Collected data

┏━━

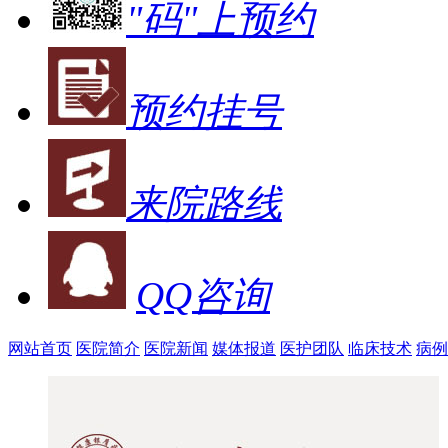
"码"上预约
预约挂号
来院路线
QQ咨询
网站首页
医院简介
医院新闻
媒体报道
医护团队
临床技术
病例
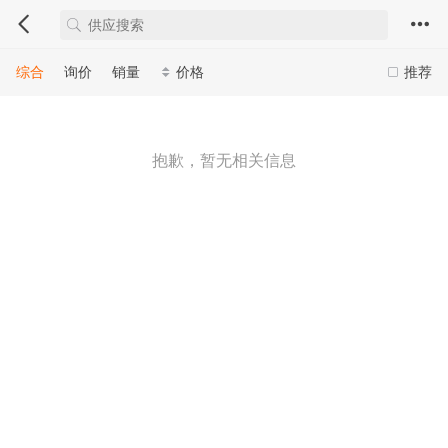
综合
询价
销量
价格
推荐
抱歉，暂无相关信息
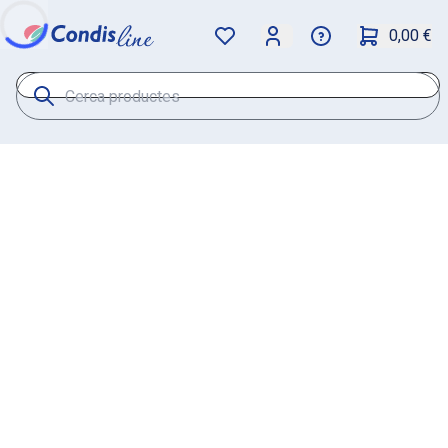
0,00 €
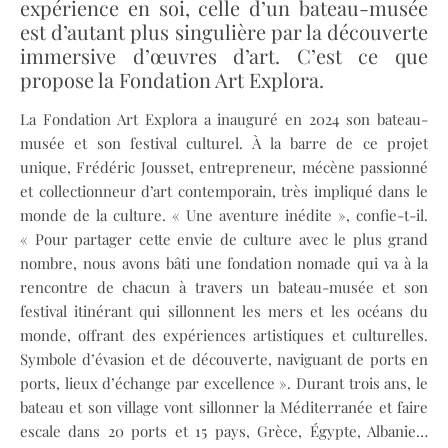
expérience en soi, celle d’un bateau-musée
est d’autant plus singulière par la découverte
immersive d’œuvres d’art. C’est ce que
propose la Fondation Art Explora.
La Fondation Art Explora a inauguré en 2024 son bateau-
musée et son festival culturel. À la barre de ce projet
unique, Frédéric Jousset, entrepreneur, mécène passionné
et collectionneur d’art contemporain, très impliqué dans le
monde de la culture. « Une aventure inédite », confie-t-il.
« Pour partager cette envie de culture avec le plus grand
nombre, nous avons bâti une fondation nomade qui va à la
rencontre de chacun à travers un bateau-musée et son
festival itinérant qui sillonnent les mers et les océans du
monde, offrant des expériences artistiques et culturelles.
Symbole d’évasion et de découverte, naviguant de ports en
ports, lieux d’échange par excellence ». Durant trois ans, le
bateau et son village vont sillonner la Méditerranée et faire
escale dans 20 ports et 15 pays, Grèce, Égypte, Albanie…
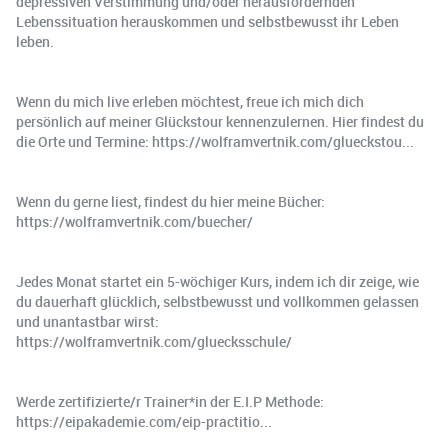
depressiven Verstimmung und/oder herausfordernden
Lebenssituation herauskommen und selbstbewusst ihr Leben
leben.
Wenn du mich live erleben möchtest, freue ich mich dich
persönlich auf meiner Glückstour kennenzulernen. Hier findest du
die Orte und Termine: https://wolframvertnik.com/glueckstou...
Wenn du gerne liest, findest du hier meine Bücher:
https://wolframvertnik.com/buecher/
Jedes Monat startet ein 5-wöchiger Kurs, indem ich dir zeige, wie
du dauerhaft glücklich, selbstbewusst und vollkommen gelassen
und unantastbar wirst:
https://wolframvertnik.com/gluecksschule/
Werde zertifizierte/r Trainer*in der E.I.P Methode:
https://eipakademie.com/eip-practitio...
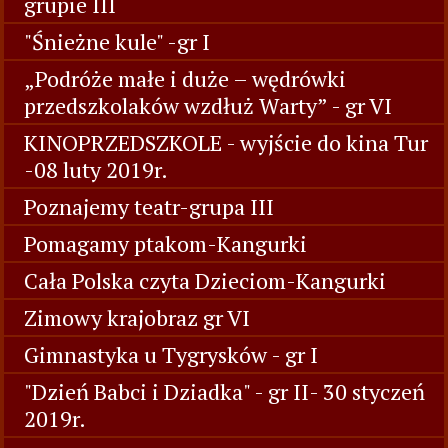
grupie III
"Śnieżne kule" -gr I
„Podróże małe i duże – wędrówki
przedszkolaków wzdłuż Warty” - gr VI
KINOPRZEDSZKOLE - wyjście do kina Tur
-08 luty 2019r.
Poznajemy teatr-grupa III
Pomagamy ptakom-Kangurki
Cała Polska czyta Dzieciom-Kangurki
Zimowy krajobraz gr VI
Gimnastyka u Tygrysków - gr I
"Dzień Babci i Dziadka" - gr II- 30 styczeń
2019r.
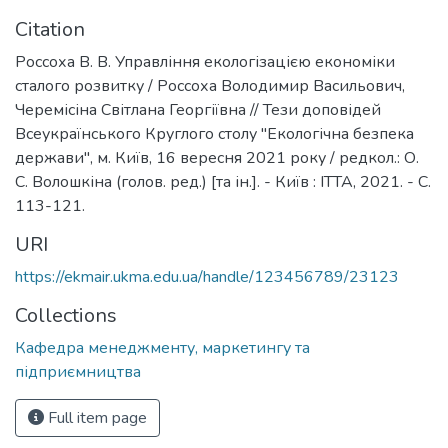
Citation
Россоха В. В. Управління екологізацією економіки
сталого розвитку / Россоха Володимир Васильович,
Черемісіна Світлана Георгіївна // Тези доповідей
Всеукраїнського Круглого столу "Екологічна безпека
держави", м. Київ, 16 вересня 2021 року / редкол.: О.
С. Волошкіна (голов. ред.) [та ін.]. - Київ : ІТТА, 2021. - С.
113-121.
URI
https://ekmair.ukma.edu.ua/handle/123456789/23123
Collections
Кафедра менеджменту, маркетингу та
підприємництва
Full item page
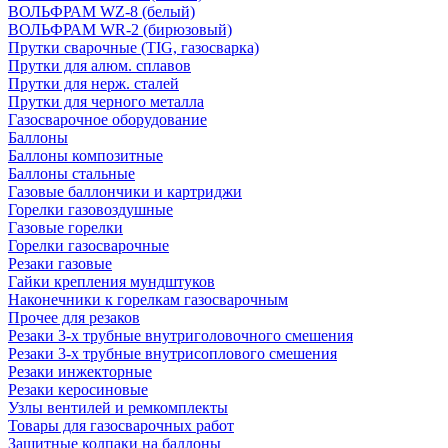
ВОЛЬФРАМ WZ-8 (белый)
ВОЛЬФРАМ WR-2 (бирюзовый)
Прутки сварочные (TIG, газосварка)
Прутки для алюм. сплавов
Прутки для нерж. сталей
Прутки для черного металла
Газосварочное оборудование
Баллоны
Баллоны композитные
Баллоны стальные
Газовые баллончики и картриджи
Горелки газовоздушные
Газовые горелки
Горелки газосварочные
Резаки газовые
Гайки крепления мундштуков
Наконечники к горелкам газосварочным
Прочее для резаков
Резаки 3-х трубные внутриголовочного смешения
Резаки 3-х трубные внутрисоплового смешения
Резаки инжекторные
Резаки керосиновые
Узлы вентилей и ремкомплекты
Товары для газосварочных работ
Защитные колпаки на баллоны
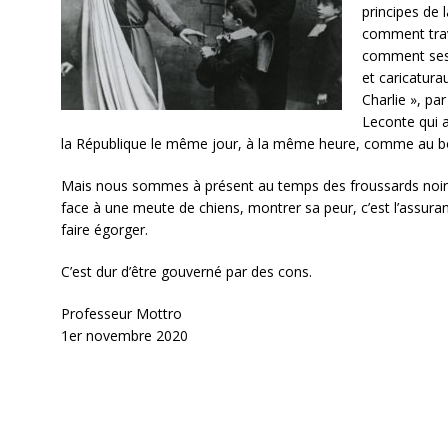
principes de 
comment trava
comment ses 
et caricatura
Charlie », p
Leconte qui a
la République le même jour, à la même heure, comme au bo
Mais nous sommes à présent au temps des froussards noirs
face à une meute de chiens, montrer sa peur, c’est l’assuran
faire égorger.
C’est dur d’être gouverné par des cons.
Professeur Mottro
1er novembre 2020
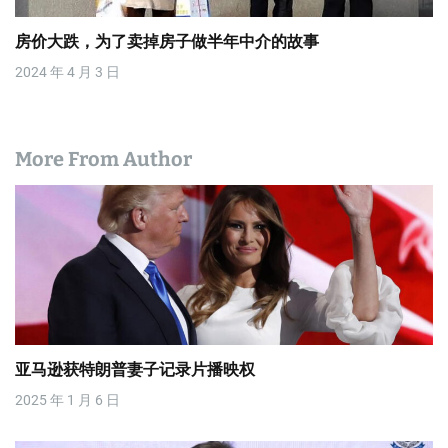
房价大跌，为了卖掉房子做半年中介的故事
2024 年 4 月 3 日
More From Author
亚马逊获特朗普妻子记录片播映权
2025 年 1 月 6 日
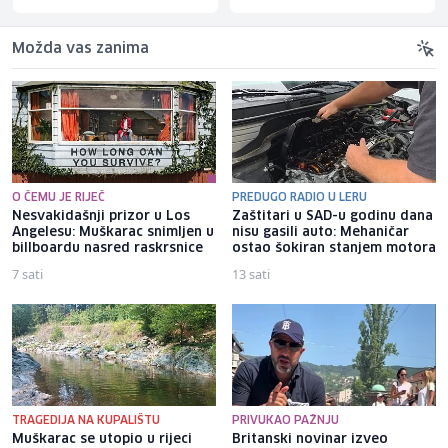
Možda vas zanima
O ČEMU JE RIJEČ
PREDUGO RADIO U LERU
Nesvakidašnji prizor u Los
Zaštitari u SAD-u godinu dana
Angelesu: Muškarac snimljen u
nisu gasili auto: Mehaničar
billboardu nasred raskrsnice
ostao šokiran stanjem motora
7 sati
13 sati
TRAGEDIJA NA KUPALIŠTU
PRIVUKAO PAŽNJU
Muškarac se utopio u rijeci
Britanski novinar izveo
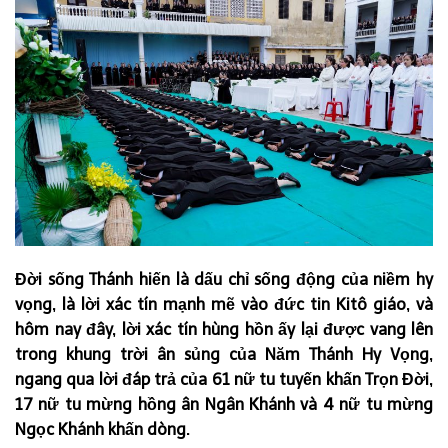
Đời sống Thánh hiến là dấu chỉ sống động của niềm hy
vọng, là lời xác tín mạnh mẽ vào đức tin Kitô giáo, và
hôm nay đây, lời xác tín hùng hồn ấy lại được vang lên
trong khung trời ân sủng của Năm Thánh Hy Vọng,
ngang qua lời đáp trả của 61 nữ tu tuyến khấn Trọn Đời,
17 nữ tu mừng hồng ân Ngân Khánh và 4 nữ tu mừng
Ngọc Khánh khấn dòng.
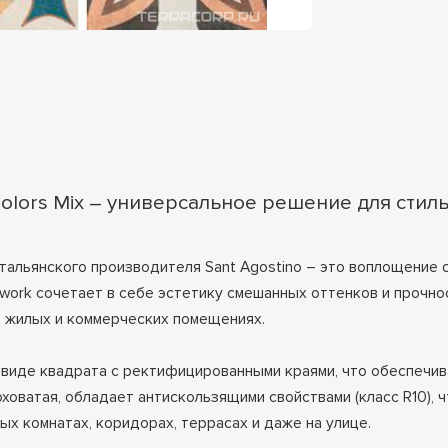
olors Mix – универсальное решение для стил
 итальянского производителя Sant Agostino – это воплощение
work сочетает в себе эстетику смешанных оттенков и прочно
в жилых и коммерческих помещениях.
 виде квадрата с ректифицированными краями, что обеспечив
оховатая, обладает антискользящими свойствами (класс R10), 
х комнатах, коридорах, террасах и даже на улице.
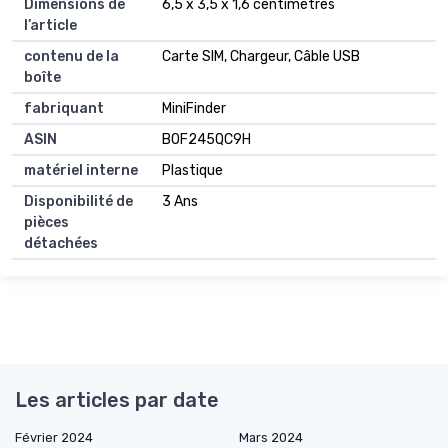
Dimensions de
6,5 x 3,5 x 1,6 centimètres
l’article
contenu de la
Carte SIM, Chargeur, Câble USB
boîte
fabriquant
MiniFinder
ASIN
B0F245QC9H
matériel interne
Plastique
Disponibilité de
3 Ans
pièces
détachées
Les articles par date
Février 2024
Mars 2024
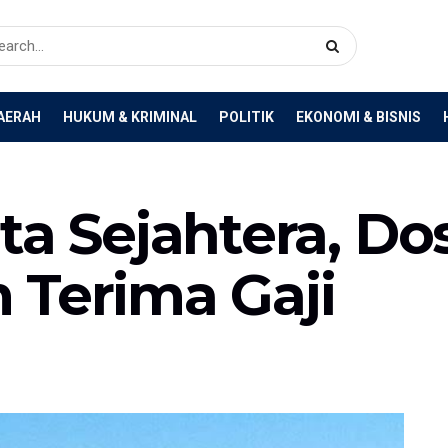
AERAH
HUKUM & KRIMINAL
POLITIK
EKONOMI & BISNIS
ta Sejahtera, Do
 Terima Gaji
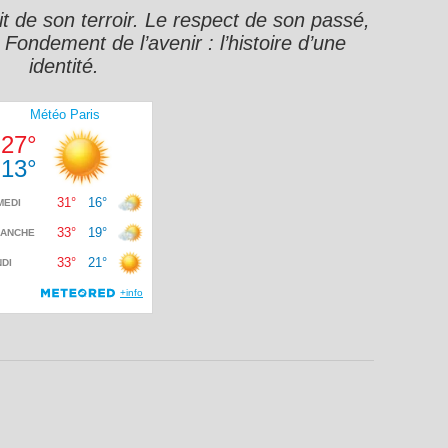
it de son terroir. Le respect de son passé,
e Fondement de l’avenir : l’histoire d’une
identité.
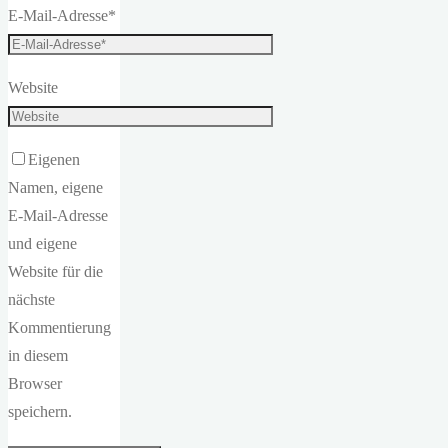
E-Mail-Adresse
*
Website
Eigenen
Namen, eigene
E-Mail-Adresse
und eigene
Website für die
nächste
Kommentierung
in diesem
Browser
speichern.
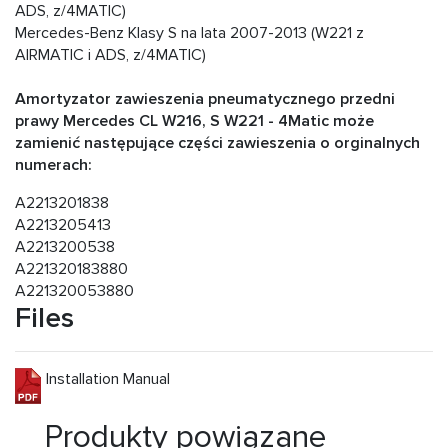
ADS, z/4MATIC)
Mercedes-Benz Klasy S na lata 2007-2013 (W221 z
AIRMATIC i ADS, z/4MATIC)
Amortyzator zawieszenia pneumatycznego przedni
prawy Mercedes CL W216, S W221 - 4Matic może
zamienić następujące części zawieszenia o orginalnych
numerach:
A2213201838
A2213205413
A2213200538
A221320183880
A221320053880
Files
Installation Manual
Produkty powiązane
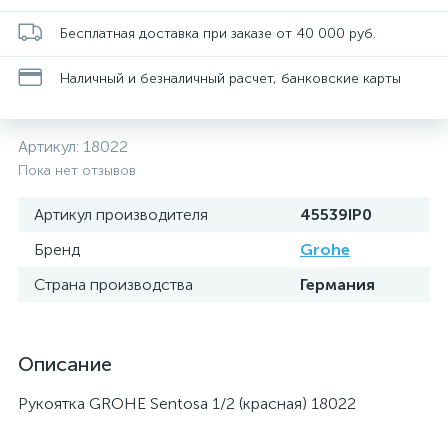
Бесплатная доставка при заказе от 40 000 руб.
Наличный и безналичный расчет, банковские карты
Артикул:
18022
Пока нет отзывов
Артикул производителя
45539IP0
Бренд
Grohe
Страна производства
Германия
Описание
Рукоятка GROHE Sentosa 1/2 (красная) 18022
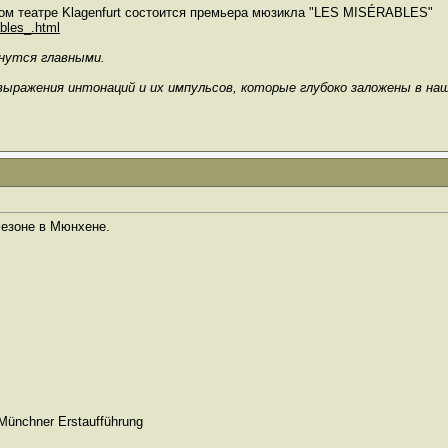
ном театре Klagenfurt состоится премьера мюзикла "LES MISÉRABLES"
ables_.html
анутся главными.
выражения интонаций и их импульсов, которые глубоко заложены в на
езоне в Мюнхене.
 Münchner Erstaufführung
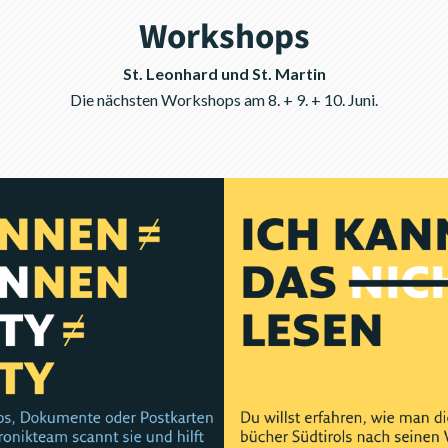
Workshops
St. Leonhard und St. Martin
Die nächsten Workshops am 8. + 9. + 10. Juni.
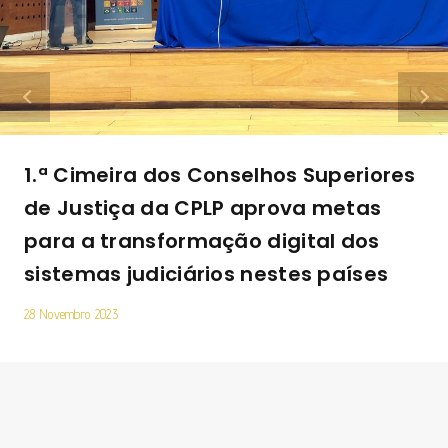
1.ª Cimeira dos Conselhos Superiores
de Justiça da CPLP aprova metas
para a transformação digital dos
sistemas judiciários nestes países
28 Novembro 2023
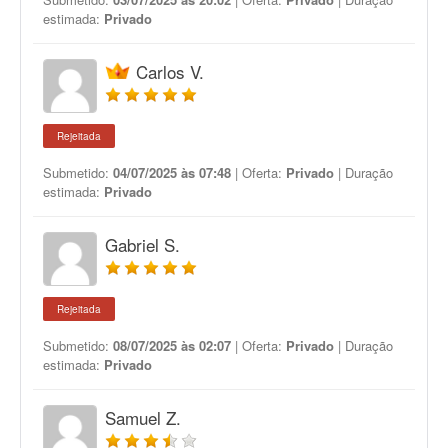
estimada:
Privado
Carlos V.
Rejeitada
Submetido:
04/07/2025 às 07:48
| Oferta:
Privado
| Duração
estimada:
Privado
Gabriel S.
Rejeitada
Submetido:
08/07/2025 às 02:07
| Oferta:
Privado
| Duração
estimada:
Privado
Samuel Z.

┗━━

**PROBLEM:**
Exactly the lines starting at the one above with "Zimowy krajobraz gr VI" and ending at the one with "Всеукраїнського Круглого столу" should be printed, and nothing else. Omit the pictures.

**EXERCISE OUTPUT:**
Zimowy krajobraz gr VI
Gimnastyka u Tygrysków - gr I
"Dzień Babci i Dziadka" - gr II- 30 styczeń
2019r.
Citation
Россоха В. В. Управління екологізацією економіки
сталого розвитку / Россоха Володимир Васильович,
Черемісіна Світлана Георгіївна // Тези доповідей
Всеукраїнського Круглого столу "Екологічна безпека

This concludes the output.